Division of Cardiology, Bluhm Cardiovascular Institute, Northwestern University Feinberg School of Medicine, Chicago, IL, USA.
Division of Cardiac Surgery, Bluhm Cardiovascular Institute, Northwestern University Feinberg School of Medicine, Chicago, IL, USA.
Cardiovasc Revasc Med. 2020 Oct;21(10):1305-1310. doi: 10.1016/j.carrev.2020.03.014. Epub 2020 Mar 7.
Chronic total occlusion (CTO) has been linked to worse survival. While controversial and limited to observational data, successful CTO percutaneous coronary intervention (PCI) has been associated with improved left ventricular (LV) function and mortality. However, the role of CTO PCI prior to transcatheter aortic valve replacement (TAVR) is not clear. We sought to explore the prognostic impact of a pre-TAVR CTO on post-TAVR outcomes.

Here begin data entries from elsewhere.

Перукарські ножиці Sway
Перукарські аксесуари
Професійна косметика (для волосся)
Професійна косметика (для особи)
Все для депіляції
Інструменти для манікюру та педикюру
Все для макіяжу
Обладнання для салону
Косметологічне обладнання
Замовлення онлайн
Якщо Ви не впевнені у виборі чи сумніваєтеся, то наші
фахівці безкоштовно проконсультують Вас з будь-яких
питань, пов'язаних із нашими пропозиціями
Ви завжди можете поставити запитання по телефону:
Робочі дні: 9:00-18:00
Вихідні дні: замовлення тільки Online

We retrospectively reviewed 783 consecutive TAVR cases performed at a single tertiary care medical center. Pre-TAVR angiograms were analyzed for the presence of a CTO. At the time of TAVR, 12.6% (n = 99) patients had a CTO. At one-year post-TAVR, there was no significant association between the presence of a CTO and death (14.2% vs 13.1%, p = 0.75), functional status, quality of life, or adverse events. There was also no difference in long-term survival (4.1 years vs 4.1 years, p = 0.55). LV ejection fraction was lower in the CTO group at baseline and one year (p < 0.01).

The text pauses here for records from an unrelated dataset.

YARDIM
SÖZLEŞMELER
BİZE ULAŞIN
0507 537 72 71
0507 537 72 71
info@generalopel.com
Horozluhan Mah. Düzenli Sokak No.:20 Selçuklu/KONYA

The presence of a CTO did not have any prognostic impact on mortality, change in LV function, or improvement in functional status and angina scores following TAVR in our cohort of elderly, high-risk patients. CTO before TAVR was associated with decreased ejection fraction at baseline and at one year.
慢性完全闭塞(CTO)与生存率降低有关。虽然成功的 CTO 经皮冠状动脉介入治疗(PCI)与改善左心室(LV)功能和降低死亡率相关,但存在争议,且仅限于观察性数据。然而,经导管主动脉瓣置换术(TAVR)前 CTO PCI 的作用尚不清楚。我们试图探讨 TAVR 前 CTO 对 TAVR 后结局的预后影响。

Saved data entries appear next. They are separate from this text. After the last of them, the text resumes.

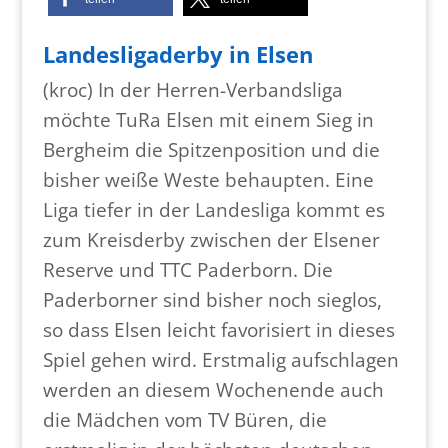
Landesligaderby in Elsen
(kroc) In der Herren-Verbandsliga
möchte TuRa Elsen mit einem Sieg in
Bergheim die Spitzenposition und die
bisher weiße Weste behaupten. Eine
Liga tiefer in der Landesliga kommt es
zum Kreisderby zwischen der Elsener
Reserve und TTC Paderborn. Die
Paderborner sind bisher noch sieglos,
so dass Elsen leicht favorisiert in dieses
Spiel gehen wird. Erstmalig aufschlagen
werden an diesem Wochenende auch
die Mädchen vom TV Büren, die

我们回顾性分析了在一家三级医疗中心进行的 783 例连续 TAVR 病例。在 TAVR 前的血管造影中分析 CTO 的存在。在 TAVR 时,12.6%(n=99)的患者存在 CTO。在 TAVR 后 1 年,CTO 的存在与死亡(14.2%比 13.1%,p=0.75)、功能状态、生活质量或不良事件均无显著相关性。长期生存率也无差异(4.1 年比 4.1 年,p=0.55)。CTO 组在基线和 1 年时的 LV 射血分数均较低(p<0.01)。
在我们的老年高危患者队列中,CTO 的存在对 TAVR 后死亡率、LV 功能变化、功能状态和心绞痛评分的改善没有任何预后影响。TAVR 前 CTO 与基线和 1 年时的射血分数降低相关。